越往西边走,昼夜的温差就越來越大,晚上呼啸而过的冷风让陈三福有些受不了,他一抹粗糙的皮肤,布满沙粒,几天下來,青色的胡渣也露了出來,整个人既颓废又邋遢,陈三福无奈地抬头望天,这是要走到什么时候啊!
“等等!”溟非一抬手,停了下來:“我们到了!”
啊!陈三福一抬头,这么好,刚想着就到了,他终于來了精神,赶紧快步跟上了溟非。
“你确定这就是你们族人住的地方么,怎么都沒人啊!”陈三福奇怪地问,确实,这不寻常的情况让溟非也感觉到不妙,难道说,族里发生了什么事么,他一惊,娘,他的娘怎么样了。

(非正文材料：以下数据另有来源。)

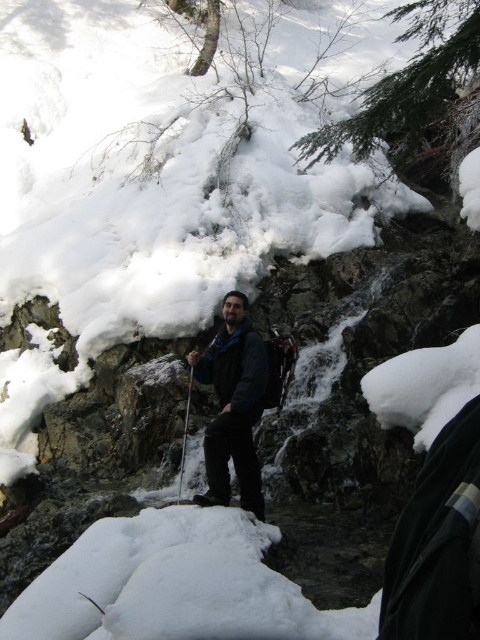 Question: Considering the real-world distances, which object is closest to the reddish-brown wooden ski pole at center?

Choices:
 (A) dark blue jacket at center
 (B) metallic silver ski pole at center

Answer: (B)

Question: Which object is positioned closest to the reddish-brown wooden ski pole at center?

Choices:
 (A) metallic silver ski pole at center
 (B) dark blue jacket at center

Answer: (A)

Question: Does dark blue jacket at center lie behind reddish-brown wooden ski pole at center?

Choices:
 (A) yes
 (B) no

Answer: (B)

Question: Is dark blue jacket at center smaller than metallic silver ski pole at center?

Choices:
 (A) yes
 (B) no

Answer: (B)

Question: Is metallic silver ski pole at center thinner than reddish-brown wooden ski pole at center?

Choices:
 (A) yes
 (B) no

Answer: (A)

Question: Which point is farther from the camera taking this photo?

Choices:
 (A) (244, 452)
 (B) (183, 458)
 (C) (183, 449)

Answer: (C) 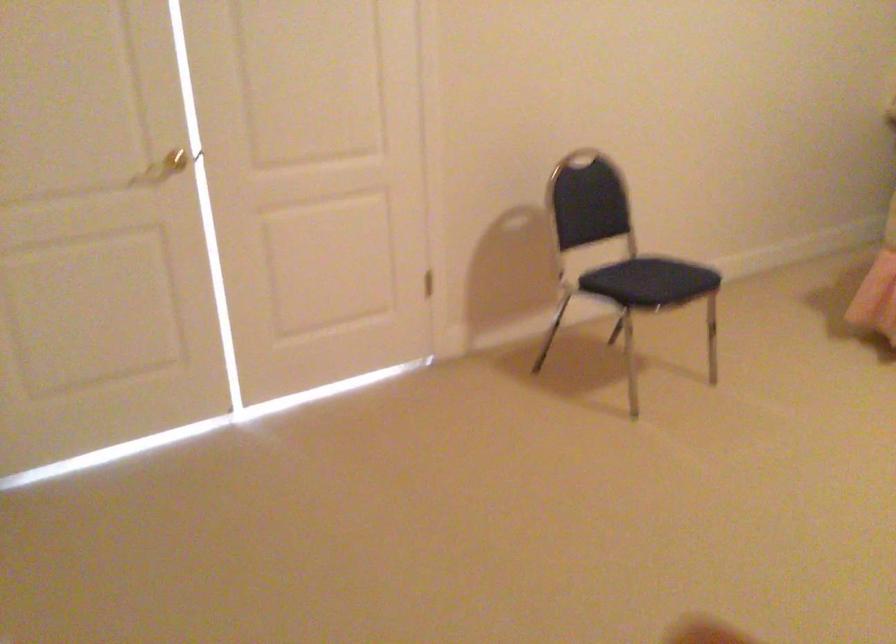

溟非下意识地就要冲进去,一探究竟,但是他才不过走了几步路,就有数千只箭齐刷刷地向他射來,如此的始料未及,溟非一时间躲避不及,中了几箭,接连往后退了好几步,不一会儿,那隐藏在暗处的族里人,陆陆续续地走了出來,一个个手举着长弓,对准了他。
“发生什么事了!”溟非紧按着伤口,压抑的疼痛,让他额头沁出了汗珠,沙哑的声音中带着强烈的不解和疑问,眼神更是茫然地看着那些熟悉的脸庞,怎么回事,这不是他的族人么,陈三福被彻底弄混了,只是本能地上去扶住摇摇欲坠的溟非,他能感觉到溟非手上的力度,要不是整个人挂在他身上,估计早就站不稳了吧!
就在与大家冷漠的对峙的时候,人群忽然列出了一条路,一个意想不到的人缓缓走了出來。
“白胜!”几乎是异口同声,陈三福和溟非都不可置信地看向白胜。
“当然是我,不然,就沒有人揭穿你们的谎话了,你这个投靠王藏,企图毁了我们璃砂族的叛徒!”白胜得意地微微抬首,犹如高高在上的天神,看着地下那些乞求他庇佑的卑劣贱民。
溟非强忍着疼痛松开陈三福的手,身上的箭像是依附在意识里的毒虫,一点一点地吸收着他的灵魂,血顺着箭的方向流出來,最终因为重量而滴落在地上,在金黄的沙地上,显得格外刺眼。
他拖着沉重的步伐,走向白胜,警惕的射手们,赶紧移动目标,生怕这个叛徒会对他们的新族长做出什么事情來。
“你这个畜生,我真该亲手杀了你!”
白胜不怒反笑:“那你,真的该后悔了!”说完,白胜微笑着转过身去,挡住的视线豁然清晰,溟非一下子睁大了眼睛。
“娘!”他高喊了一声,随即愤怒地看向白胜,这是溟非此前从未有过的眼神,哪怕在他被白胜陷害,在与敌人殊死搏斗的时候都不曾出现过,那股愤怒之后,足以焚烧了整块地方。
他的母亲,那个善良和蔼的七婆婆,此刻正被人绑住了手脚,一脸惊恐地看着自己的儿子,但是无论再怎么害怕,都比不过看见儿子万箭穿心所带的痛,七婆婆使劲地挣扎着,企图从平时和蔼的族人手里挣脱出來,可是不管她再怎么强调自己儿子的无辜,都是徒劳,这些与自己同根生的族人们,竟然硬生生把她绑了起來,并且作为诱饵,來牵制住自己的儿子。
“非儿,你快走,别管我!”七婆婆大喊,话语里充满了担忧。
沉默了许久的溟非,终于爆发了,多年來的忍辱负重只换來今时今日的背叛,就算自己在哎他们又如何,这些人何曾把自己当过自家人,哪怕是当上了族长,也不过是另一枚上京谈判的棋子罢了,一时间万念俱灰,对族人的失望,让他彻底失去了理智。